_Problem requirements_: From the records below, copy out exactly the lines from the one containing "aug. – se her" to the one containing "Rundstål syrefast skaldrejet EN 4404 k12", both included. Add nothing else.

■ ■ ■ ■ ■

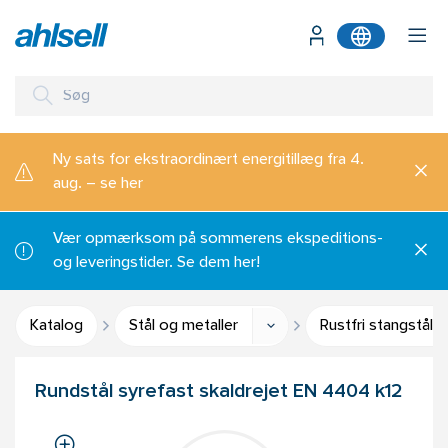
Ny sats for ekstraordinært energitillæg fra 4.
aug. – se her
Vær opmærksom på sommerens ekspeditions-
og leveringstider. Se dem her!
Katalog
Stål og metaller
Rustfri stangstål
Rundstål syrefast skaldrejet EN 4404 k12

■ ■ ■ ■ ■

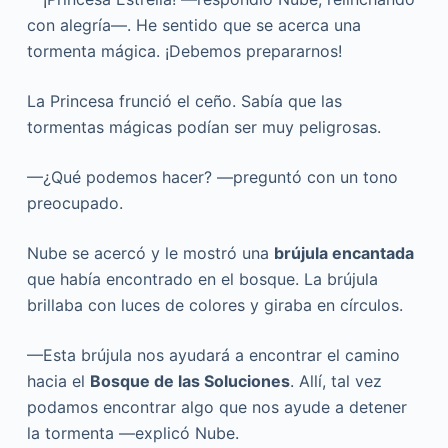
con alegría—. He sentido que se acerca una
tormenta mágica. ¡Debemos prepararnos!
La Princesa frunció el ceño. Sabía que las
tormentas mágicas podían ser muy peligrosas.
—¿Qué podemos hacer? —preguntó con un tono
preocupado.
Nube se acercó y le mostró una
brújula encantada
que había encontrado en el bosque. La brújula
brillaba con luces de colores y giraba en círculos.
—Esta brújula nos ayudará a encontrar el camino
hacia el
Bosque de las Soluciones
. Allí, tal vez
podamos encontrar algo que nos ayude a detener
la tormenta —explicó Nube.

■ ■ ■ ■ ■

_Result of the exercise_:
aug. – se her
Vær opmærksom på sommerens ekspeditions-
og leveringstider. Se dem her!
Katalog
Stål og metaller
Rustfri stangstål
Rundstål syrefast skaldrejet EN 4404 k12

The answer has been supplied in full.